# Mini Receives Two Accolades In Kelley Blue Book's "2008 Best Resale Value Awards"



## tim330i (Dec 18, 2001)

*Mini Receives Two Accolades In Kelley Blue Book's "2008 Best Resale Value Awards"*

*MINI RECEIVES TWO ACCOLADES IN KELLEY BLUE BOOK'S "2008 BEST RESALE VALUE AWARDS" *

*"Best Resale Value in Convertible Category" and Top 10 Scorer Overall*

Los Angeles, CA - MINI took home two honors in Kelley Blue Book's "2008 Best Resale Value Awards". MINI was awarded a top spot with "Best Resale Value" in the Convertible category. In addition, the MINI Cooper has been named an overall Top 10 in "Best Resale Value". The MINI Cooper is the only vehicle to consistently be on Kelley Blue Book's Top 10 Best Resale Value list every year since 2003.

Kelley Blue Book's Best Resale Value Awards honor vehicles expected to retain the greatest proportion of their original retail price after five years of ownership. Depreciation often is the greatest expense incurred by drivers during the first five years of vehicle ownership, but according to Kelley Blue Book, shoppers who purchase the 2008 MINI Cooper are projected to obtain greater resale value down the road.

"We are overjoyed to receive this recognition from Kelley Blue Book for the MINI," noted Jim McDowell, Vice President, MINI USA. "We are committed to offering our owners outstanding value in areas of performance, safety and fun. The overwhelming enthusiasm MINI owners have for their car is a testament to our commitment and we see strong resale value as an important indicator of our efforts."

"As a testament to MINI's unwavering appeal, both the hatchback and convertible versions shine yet again in this year's Kelley Blue Book Best Resale Value Awards," said Jack R. Nerad, executive editorial director and executive market analyst for Kelley Blue Book's kbb.com. "Without a doubt, the expressive and fun MINI remains a resale champion."

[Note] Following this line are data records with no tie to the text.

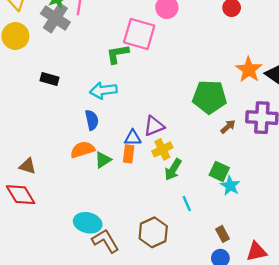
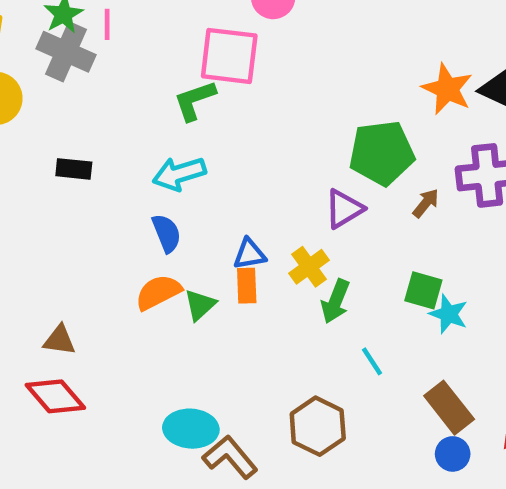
purple triangle: (154, 126) -> (344, 209), moved
brown rectangle: (223, 234) -> (449, 408), size x1.6

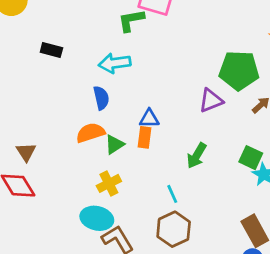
yellow cross: (309, 267) -> (109, 183), moved
brown triangle: (59, 340) -> (26, 152), turned 40
cyan line: (372, 361) -> (172, 194), moved

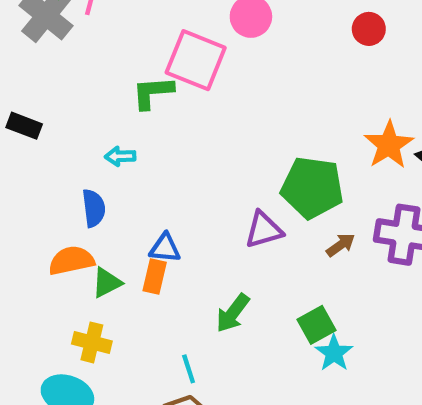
cyan arrow: (115, 63) -> (120, 156), size x0.6
green square: (251, 158) -> (317, 325), turned 30
yellow cross: (109, 183) -> (92, 342), turned 35

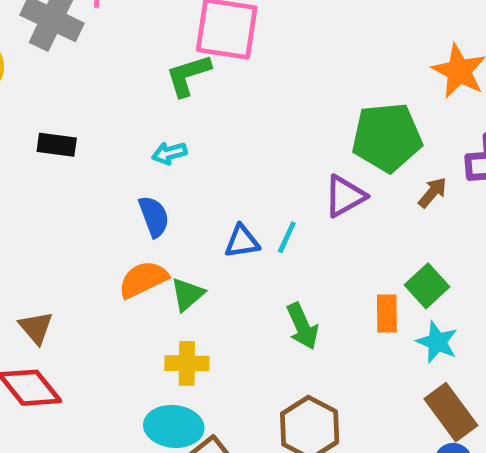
orange rectangle: (155, 276) -> (387, 313), moved
green arrow: (233, 313) -> (302, 326), moved, turned -48
cyan star: (334, 353) -> (437, 342), moved
cyan line: (189, 369) -> (287, 237), moved, turned 56

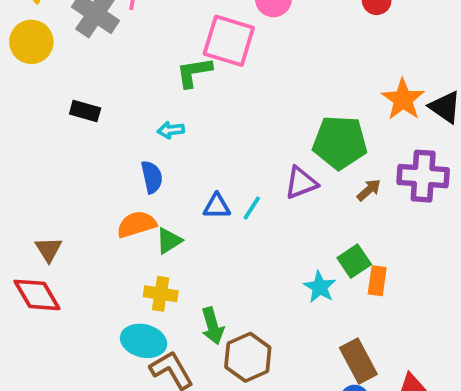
orange rectangle: (387, 313) -> (377, 281), moved
green arrow: (302, 326) -> (213, 326), moved
cyan star: (437, 342) -> (320, 287), moved

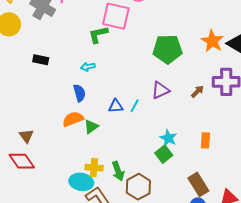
green pentagon: (340, 142) -> (168, 49), moved
green square: (354, 261) -> (164, 154), moved
cyan star: (320, 287) -> (168, 138), moved
yellow cross: (161, 294) -> (94, 168), moved

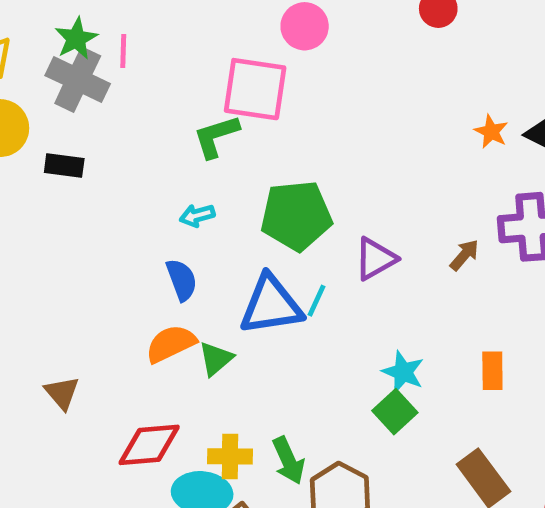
orange star: (212, 41) -> (491, 132), size x0.6
green pentagon: (168, 49) -> (296, 216), moved
black rectangle: (41, 60) -> (64, 165), moved
blue triangle: (116, 106) -> (271, 305), size x1.8
red diamond: (22, 161) -> (149, 445), moved, turned -56

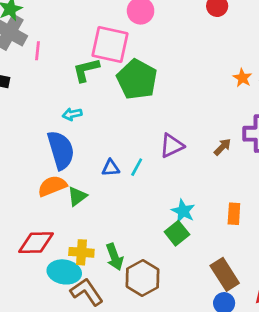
pink line: (123, 51) -> (37, 51), moved
green pentagon: (296, 216) -> (137, 79), moved, turned 30
blue semicircle: (182, 280) -> (61, 150), size x1.6
blue triangle: (271, 305) -> (111, 168), size x0.5

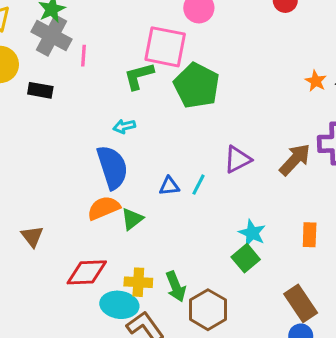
brown arrow: (222, 147) -> (295, 160), size x1.6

Kelley Blue Book's 2008 Best Resale Value Awards are based on values from the November/December 2007 Kelley Blue Book? Residual Value Guide, researched by an expert staff of automotive market analysts. While the company's Residual Value Guide has been published since 1981, Kelley Blue Book established its annual Best Resale Value Awards in 2003. Each year, Kelley Blue Book announces its Best Resale Value Awards by vehicle category, the Top 10 models, and best overall brand.

About Kelley Blue Book 
Since 1926, Kelley Blue Book, The Trusted Resource®, has provided vehicle buyers and sellers with the new and used vehicle information they need to accomplish their goals with confidence. The company's top-rated Web site, kbb.com, provides the most up-to-date pricing and values, including the New Car Blue Book® Value, which reveals what people actually are paying for new cars. The company also reports vehicle pricing and values via products and services, including software products and the famous Blue Book® Official Guide. Kbb.com is rated the No. 1 automotive information site by Nielsen//NetRatings and the most visited auto site by J.D. Power and Associates eight years in a row. No other medium reaches more in-market vehicle shoppers than kbb.com; nearly one in every three American car buyers performs their research on kbb.com.


----------



## brkf (May 26, 2003)

This is one of the main reasons I opted for a Mini. I knew the car would be short-term...and have great resale.


----------



## windsor027 (Feb 8, 2006)

Anyone know the best place to place an ad to sell a Mini? I am selling mine and so far no luck. it is actually price very well also.


----------



## mullman (Jan 5, 2006)

blueguydotcom said:


> This is one of the main reasons I opted for a Mini. I knew the car would be short-term...and have great resale.


From all this I would think they would lease well. Are you leasing or did you buy/finance?


----------



## javelina1 (Apr 1, 2006)

windsor027 said:


> Anyone know the best place to place an ad to sell a Mini? I am selling mine and so far no luck. it is actually price very well also.


any luck here? http://www.northamericanmotoring.com


----------